_WHAT IS REQUIRED_
Report the number of lines in the data below that hold "оригинал", without any other words.

Extracted page text data
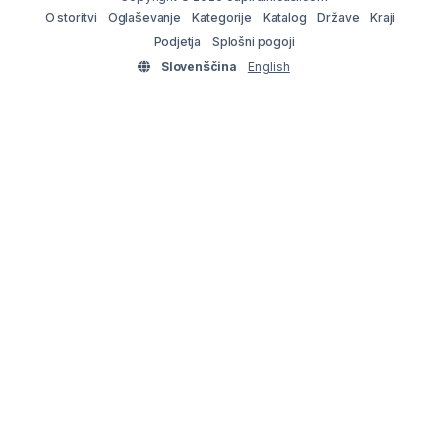
O storitvi
Oglaševanje
Kategorije
Katalog
Države
Kraji
Podjetja
Splošni pogoji
Slovenščina
English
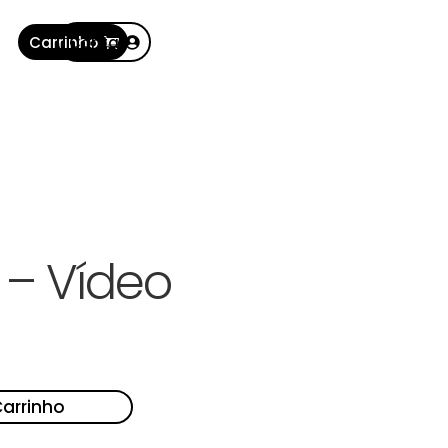
Carrinho
Conta
 – Vídeo
Carrinho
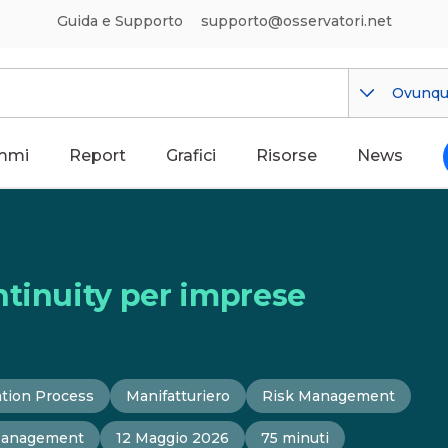
Guida e Supporto
supporto@osservatori.net
Ovunq
mmi
Report
Grafici
Risorse
News
ntinuity per imprese
tion Process
Manifatturiero
Risk Management
Management
12 Maggio 2026
75 minuti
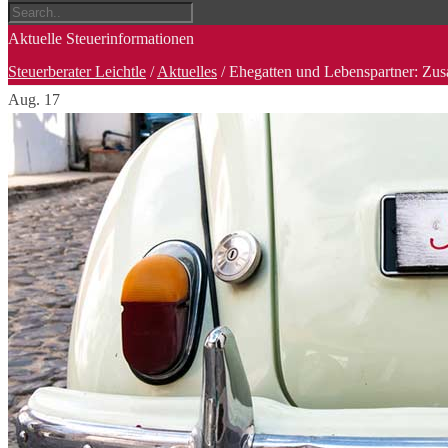
Aktuelle Steuerinformationen
Steuerberater Leichtle
/
Aktuelles
/
Ehegatten und Lebenspartner: Zus
Aug.
17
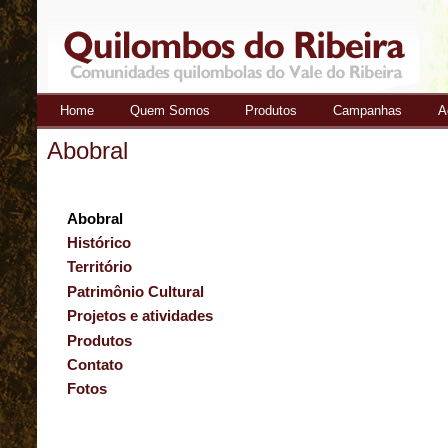
Home
Quem Somos
Produtos
Campanhas
A
Quilombos
Abobral
do Ribeira
Abobral
Histórico
Território
Patrimônio Cultural
Projetos e atividades
Produtos
Contato
Fotos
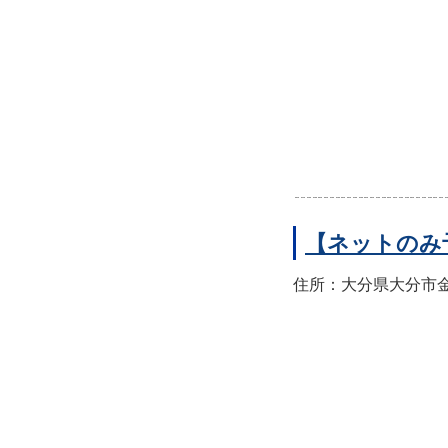
【ネットのみ
住所：大分県大分市金池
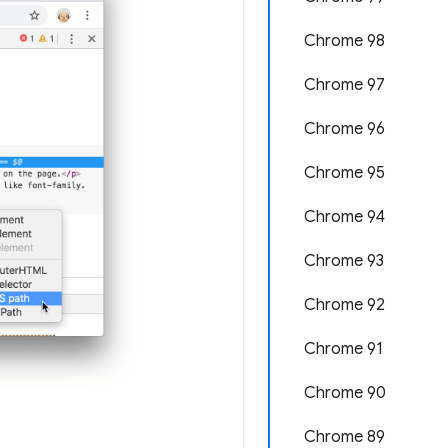
Chrome 98
Chrome 97
Chrome 96
Chrome 95
Chrome 94
Chrome 93
Chrome 92
Chrome 91
Chrome 90
Chrome 89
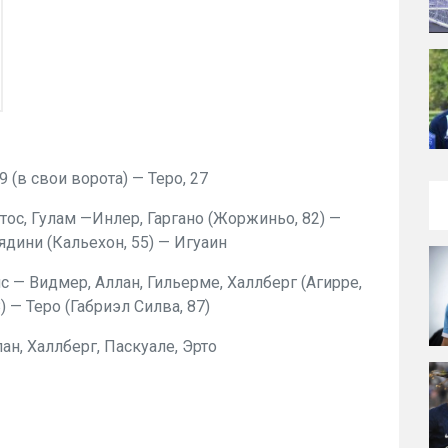
59 (в свои ворота) — Теро, 27
ос, Гулам —Инлер, Гаргано (Жоржиньо, 82) —
ядини (Кальехон, 55) — Игуаин
с — Видмер, Аллан, Гильерме, Халлберг (Агирре,
 — Теро (Габриэл Силва, 87)
ан, Халлберг, Паскуале, Эрто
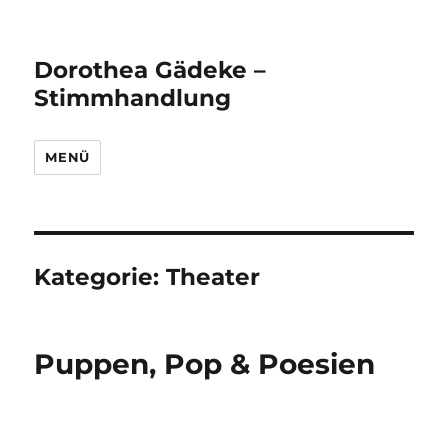
Dorothea Gädeke –
Stimmhandlung
MENÜ
Kategorie:
Theater
Puppen, Pop & Poesien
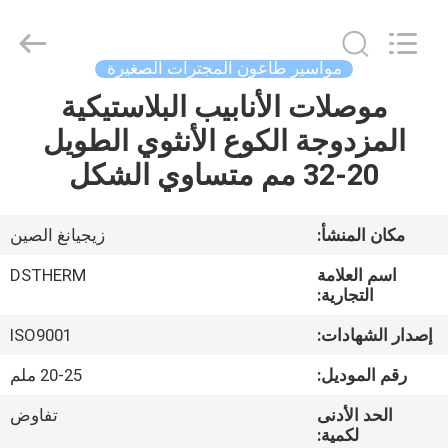
2026
DSTHERM
INDUSTRIAL
LIMITED.
All
مواسير طاعون المجترات الصغيرة
Rights
Reserved.
موصلات الأنابيب البلاستيكية
الصفحة
المزدوجة الكوع الأنثوي الطويل
الرئيسية
20-32 مم متساوي الشكل
المنتجات
مكان المنشأ:
زيجيانغ الصين
حولنا
اسم العلامة
DSTHERM
التجارية:
جولة
إصدار الشهادات:
ISO9001
في
رقم الموديل:
20-25 ملم
المصنع
الحد الأدنى
تفاوض
لكمية:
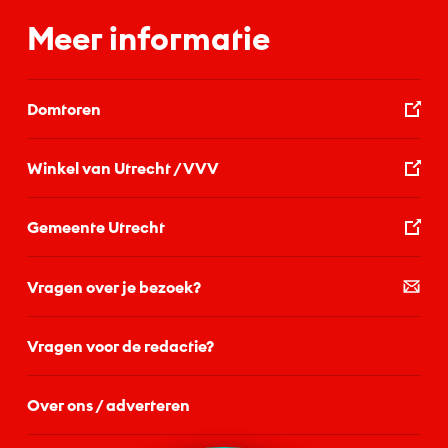
Meer informatie
Domtoren
Winkel van Utrecht / VVV
Gemeente Utrecht
Vragen over je bezoek?
Vragen voor de redactie?
Over ons / adverteren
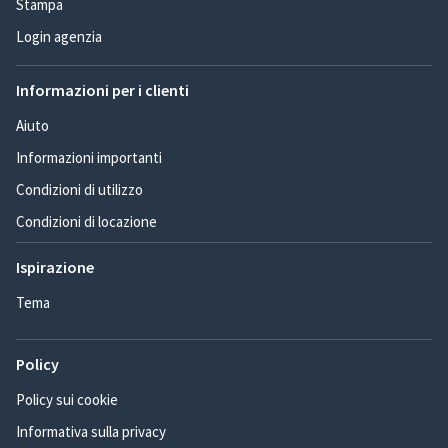
Stampa
Login agenzia
Informazioni per i clienti
Aiuto
Informazioni importanti
Condizioni di utilizzo
Condizioni di locazione
Ispirazione
Tema
Policy
Policy sui cookie
Informativa sulla privacy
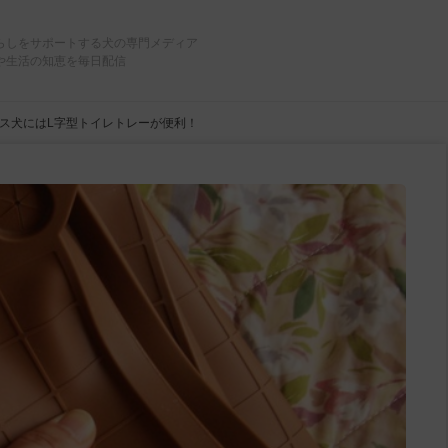
らしをサポートする犬の専門メディア
や生活の知恵を毎日配信
ス犬にはL字型トイレトレーが便利！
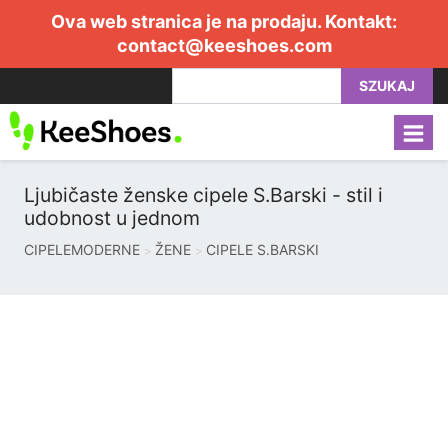
Ova web stranica je na prodaju. Kontakt:
contact@keeshoes.com
SZUKAJ
Ljubičaste ženske cipele S.Barski - stil i
udobnost u jednom
CIPELEMODERNE
ŽENE
CIPELE S.BARSKI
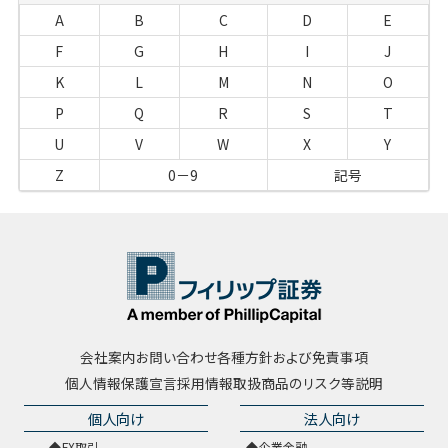
A
B
C
D
E
F
G
H
I
J
K
L
M
N
O
P
Q
R
S
T
U
V
W
X
Y
Z
0－9
記号
会社案内
お問い合わせ
各種方針および免責事項
個人情報保護宣言
採用情報
取扱商品のリスク等説明
個人向け
法人向け
FX取引
企業金融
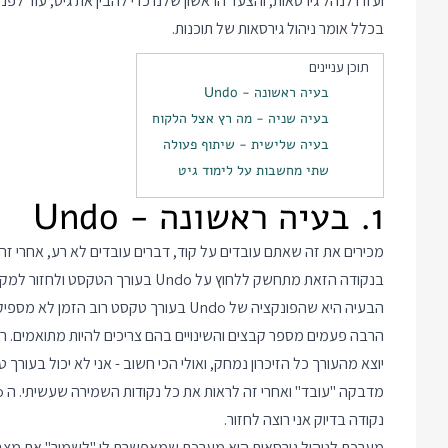
ועזרו לנהל גירסאות, והצעד הראשון שלנו כדי להבין את גיט, עוד לפנ
בכלל אומר ניהול גירסאות של תוכנות.
תוכן עניינים
בעיה ראשונה - Undo
בעיה שניה - מה רץ אצל הלקוח
בעיה שלישית - שיתוף פעולה
שתי מחשבות על לימוד גיט
1. בעיה ראשונה - Undo
מכירים את זה שאתם עובדים על קוד, דברים עובדים לא רע, אחרי ז
בנקודה הזאת מתחשק ללחוץ על Undo בעורך הטקסט ולחזור למקום שבו היינו, לזמן שבו הכל עבד.
הרבה פעמים מספר קבצים והשינויים בהם צריכים להיות מתואמים. רוב
יוצא מהעורך כל הזיכרון נמחק, ואולי הכי חשוב - אני לא יכול בעורך
נקודה בדיוק אני רוצה לחזור.
מערכת לניהול גירסאות היא מערכת שמאפשרת לי "לשמור" את מצב ה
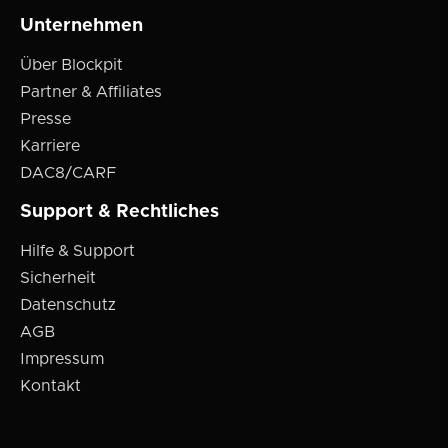
Unternehmen
Über Blockpit
Partner & Affiliates
Presse
Karriere
DAC8/CARF
Support & Rechtliches
Hilfe & Support
Sicherheit
Datenschutz
AGB
Impressum
Kontakt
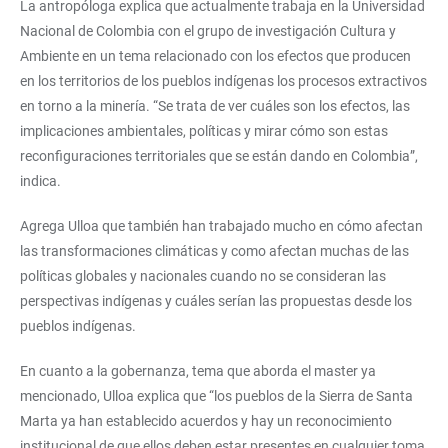
La antropóloga explica que actualmente trabaja en la Universidad
Nacional de Colombia con el grupo de investigación Cultura y
Ambiente en un tema relacionado con los efectos que producen
en los territorios de los pueblos indígenas los procesos extractivos
en torno a la minería. “Se trata de ver cuáles son los efectos, las
implicaciones ambientales, políticas y mirar cómo son estas
reconfiguraciones territoriales que se están dando en Colombia”,
indica.
Agrega Ulloa que también han trabajado mucho en cómo afectan
las transformaciones climáticas y como afectan muchas de las
políticas globales y nacionales cuando no se consideran las
perspectivas indígenas y cuáles serían las propuestas desde los
pueblos indígenas.
En cuanto a la gobernanza, tema que aborda el master ya
mencionado, Ulloa explica que “los pueblos de la Sierra de Santa
Marta ya han establecido acuerdos y hay un reconocimiento
institucional de que ellos deben estar presentes en cualquier toma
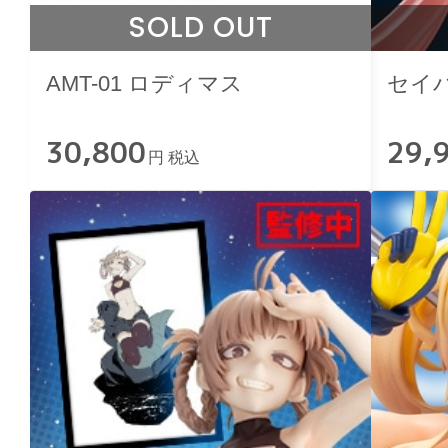
SOLD OUT
AMT-01 ロディマス
セイ
30,800
29,
円 税込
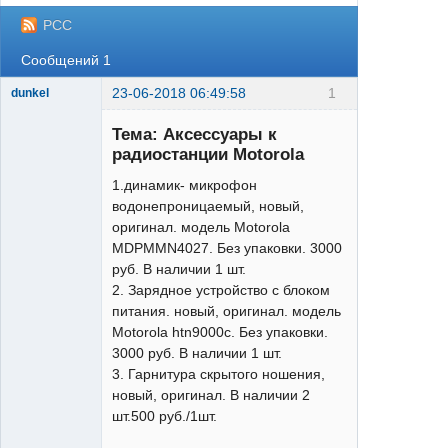
РСС
Сообщений 1
23-06-2018 06:49:58
1
dunkel
Altus
Тема: Аксессуары к
Неактивен
радиостанции Motorola
1.динамик- микрофон
водонепроницаемый, новый,
оригинал. модель Motorola
MDPMMN4027. Без упаковки. 3000
руб. В наличии 1 шт.
2. Зарядное устройство с блоком
питания. новый, оригинал. модель
Motorola htn9000c. Без упаковки.
3000 руб. В наличии 1 шт.
3. Гарнитура скрытого ношения,
новый, оригинал. В наличии 2
шт.500 руб./1шт.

_EXPECTED OUTPUT_
3